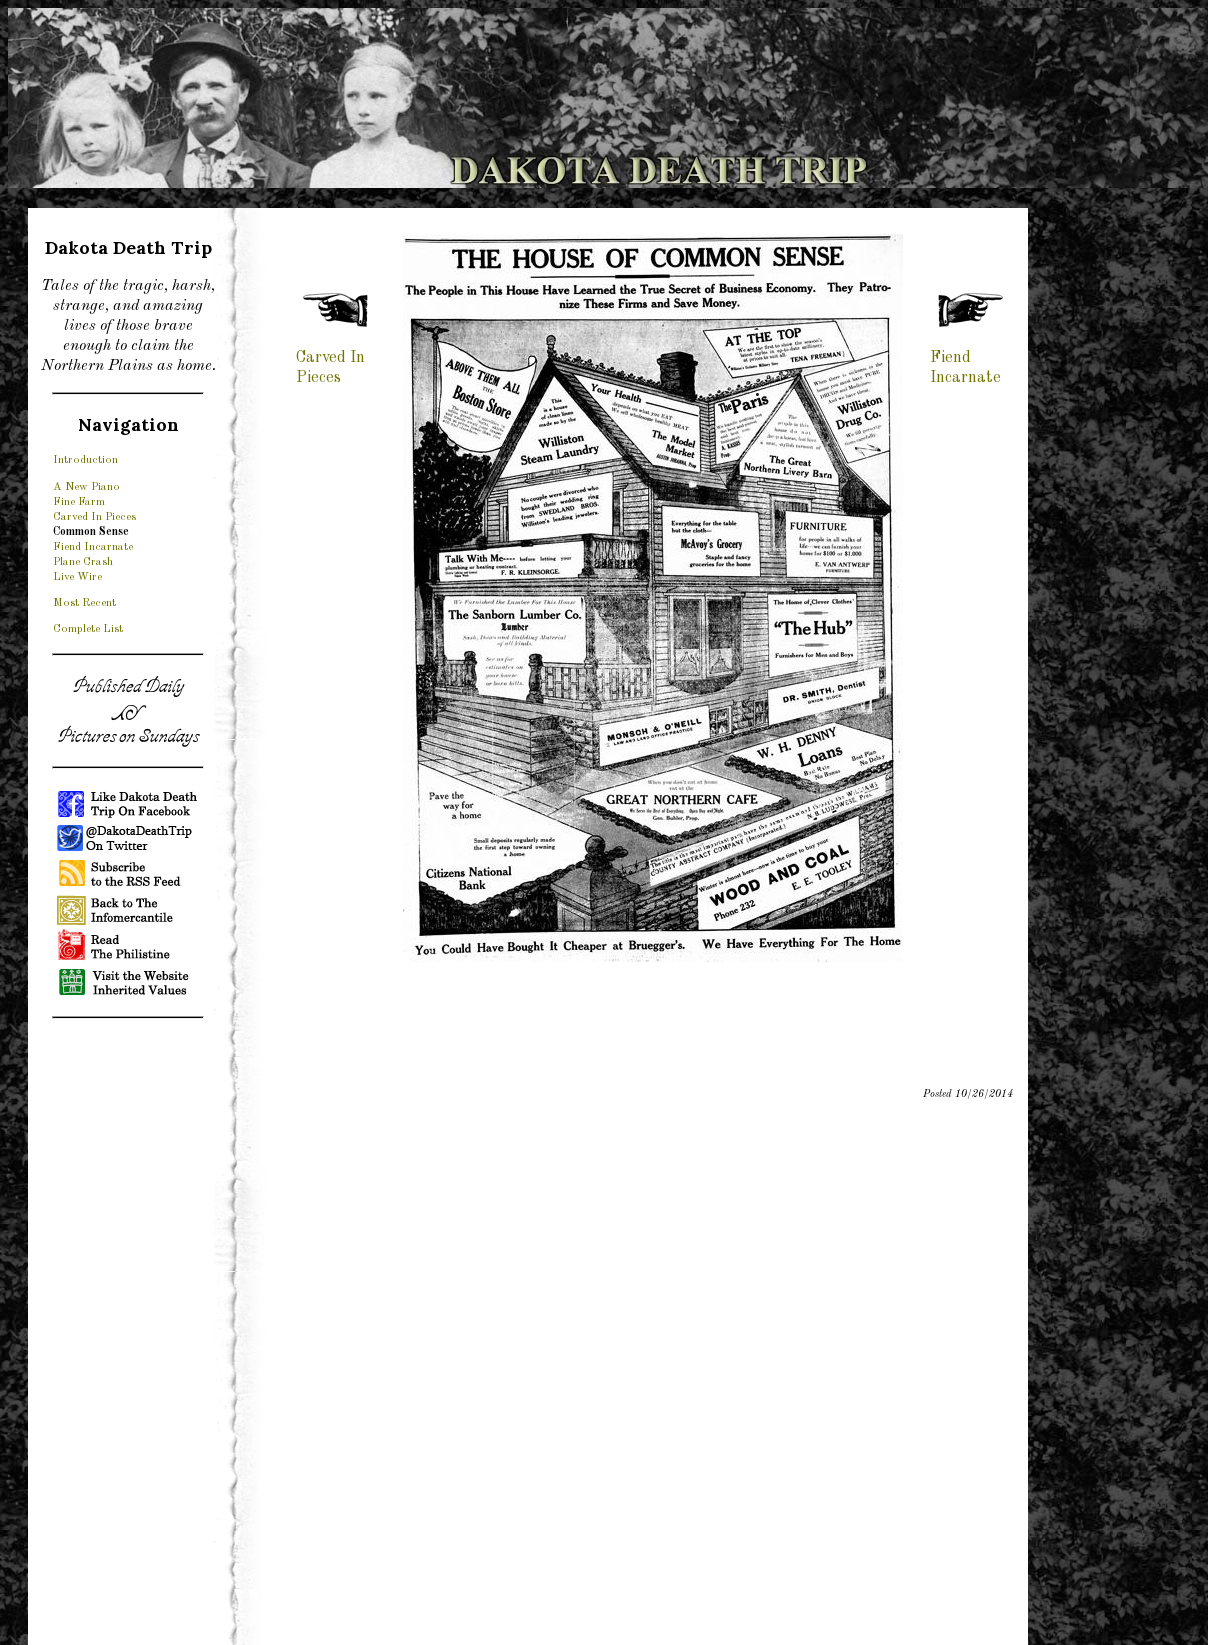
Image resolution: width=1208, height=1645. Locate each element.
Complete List (88, 629)
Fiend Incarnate (93, 547)
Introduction (85, 460)
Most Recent (84, 603)
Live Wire (77, 577)
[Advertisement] (128, 1335)
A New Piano (86, 487)
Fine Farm (79, 502)
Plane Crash (83, 562)
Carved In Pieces (94, 517)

▸ **Assigned task**:
Transcribe all records verbatim and omit each image.

▸ **Result of this task**:
Image resolution: width=1208, height=1645. Locate each element.
Complete List (88, 629)
Fiend Incarnate (93, 547)
Introduction (85, 460)
Most Recent (84, 603)
Live Wire (77, 577)
[Advertisement] (128, 1335)
A New Piano (86, 487)
Fine Farm (79, 502)
Plane Crash (83, 562)
Carved In Pieces (94, 517)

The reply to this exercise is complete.